Special characters in Vim

Particularly when editing documents for human consumption rather than code, it’s often necessary to enter special characters into a document that can’t otherwise be produced by a single key press:

  • Letters with diacritical marks like ä, é, and ô — Vim refers to these as digraphs — a particular problem when using a US keyboard layout
  • Unicode characters like typographic dashes or copyright symbols ©, or other symbols from the multi-byte portion of the UTF-8 character set (including foreign languages)
  • Literal control characters like <Tab>

Vim has a method for inserting each of these within the editor, rather than having to copy-paste them from another document. We won’t discuss Vim’s alternative multibyte input methods here, and will assume that you’re using a keyboard with a US or UK layout, and predominantly type in English — apologies to international readers, but I do not have another type of keyboard to test this out!

Some of the following assumes that you’re using Vim in a UTF-8 capable terminal, and with the encoding option in your .vimrc set to utf-8, which is highly recommended for the vast majority of editing requirements:

set encoding=utf-8

It also assumes that your font is capable of displaying all of the characters concerned; monospace fonts with workable symbol coverage include Consolas, Inconsolata, and Ubuntu Mono.

Digraphs

Vim has a special shorthand for entering characters with diacritical marks. If you need some familiar variant of a Latin alphabet character with a diacritical mark or embellishment, it’s likely you’ll be able to input it with the digraph system. It also has support for some other sometimes-needed characters like thorn Þ and eszett ß, and Cyrillic characters.

Digraph input is started in insert or command mode (but not normal mode) by pressing Ctrl-k, then two printable characters in succession; the first is often the “base” form of the letter, and the second denotes the appropriate embellishment.
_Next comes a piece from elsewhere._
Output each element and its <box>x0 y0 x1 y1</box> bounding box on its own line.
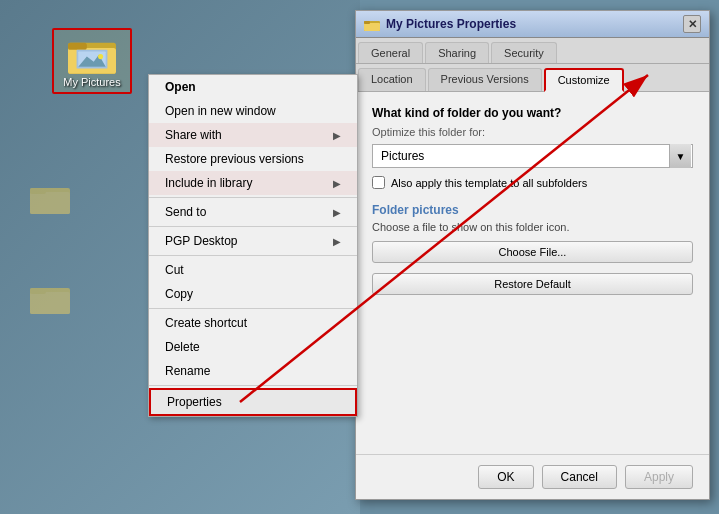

Some simple examples that might occasionally be needed for English speakers to correctly type one of the language’s many “loan words”:

  • Ctrl-k c , -> ç
  • Ctrl-k e ' -> é
  • Ctrl-k o ^ -> ô
  • Ctrl-k a ! -> à
  • Ctrl-k u : -> ü
  • Ctrl-k = e ->

This is just a small sample; Vim has support for a great many digraphs. Take a look at the relevant section of the documentation for a complete treatment of the feature. You can also type :digraphs within Vim to get a complete list of digraphs — several screenfuls of them!

Note that you can enter all of these characters using the Unicode mode discussed later in this article as well; two-character mnemonic digraphs simply happen to be easier to remember than four-digit codes.

Unicode characters

For characters not covered in the digraph set, you can also enter unicode characters by referring to their code page number. In insert or command mode (but not normal mode) this is done by typing Ctrl-v and then u, followed by the hexadecimal number. Some potentially useful examples:

  • Ctrl-v u 2018 -> , a LEFT SINGLE QUOTATION MARK
  • Ctrl-v u 2019 -> , a RIGHT SINGLE QUOTATION MARK
  • Ctrl-v u 2014 -> , an EM DASH
  • Ctrl-v u 00a9 -> ©, a COPYRIGHT SIGN

These are handy in some cases when writing HTML documents, as an alternative to using HTML entities like &mdash; or &copy;. An exhaustive summary of these characters and their codes is available on the Unicode website.

Other non-printable characters

The unicode character input method is actually a specialised case of inputting literal characters with a Ctrl-v prefix. We can input other non-printable and control characters using this prefix:

  • Ctrl-v <Enter> -> ^M
  • Ctrl-v <Tab> -> ^I

This is sometimes handy when conforming to someone else’s tab style, and can also be handy when searching for characters literally in searches.